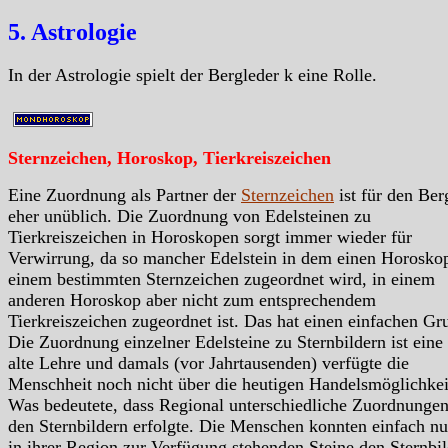
5. Astrologie
In der Astrologie spielt der Bergleder k eine Rolle.
Sternzeichen, Horoskop, Tierkreiszeichen
Eine Zuordnung als Partner der
Sternzeichen
ist für den Ber
eher unüblich. Die Zuordnung von Edelsteinen zu
Tierkreiszeichen in Horoskopen sorgt immer wieder für
Verwirrung, da so mancher Edelstein in dem einen Horosko
einem bestimmten Sternzeichen zugeordnet wird, in einem
anderen Horoskop aber nicht zum entsprechendem
Tierkreiszeichen zugeordnet ist. Das hat einen einfachen Gr
Die Zuordnung einzelner Edelsteine zu Sternbildern ist eine
alte Lehre und damals (vor Jahrtausenden) verfügte die
Menschheit noch nicht über die heutigen Handelsmöglichkei
Was bedeutete, dass Regional unterschiedliche Zuordnungen
den Sternbildern erfolgte. Die Menschen konnten einfach nu
in ihrer Region zur Verfügung stehenden Steine den Sternbil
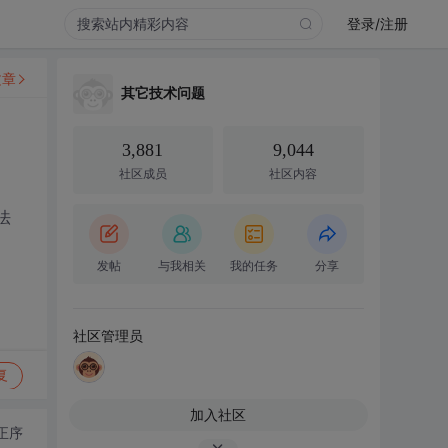
登录/注册
文章
其它技术问题
3,881
9,044
社区成员
社区内容
法
发帖
与我相关
我的任务
分享
社区管理员
复
加入社区
正序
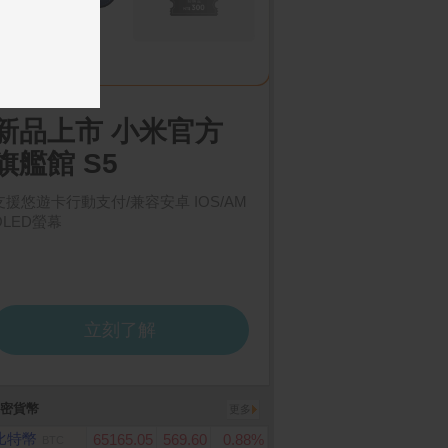
ANLUX 台灣三洋】4
Samsung Galaxy A37 5
BOXMAN超輕柔抽取
G (8G/128G)
L 一級變頻大蔬果室雙
生紙150抽12包X7串/
 (SR-V430B)
密貨幣
更多
比特幣
65165.05
569.60
0.88%
BTC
□ □ □ □ □
▶ **Problem details**
A faithful copy is needed of the lines from the one containing "alte Lehre und" through the last line of the data above, with pictures left out.

▶ **Result of this task**
alte Lehre und damals (vor Jahrtausenden) verfügte die
Menschheit noch nicht über die heutigen Handelsmöglichkei
Was bedeutete, dass Regional unterschiedliche Zuordnungen
den Sternbildern erfolgte. Die Menschen konnten einfach nu
in ihrer Region zur Verfügung stehenden Steine den Sternbil
登录/注册
文章
其它技术问题
3,881
9,044
社区成员
社区内容
法
发帖
与我相关
我的任务
分享
社区管理员
复
加入社区
正序
ANLUX 台灣三洋】4
Samsung Galaxy A37 5
BOXMAN超輕柔抽取
G (8G/128G)
L 一級變頻大蔬果室雙
生紙150抽12包X7串/
 (SR-V430B)
密貨幣
更多
比特幣
65165.05
569.60
0.88%
BTC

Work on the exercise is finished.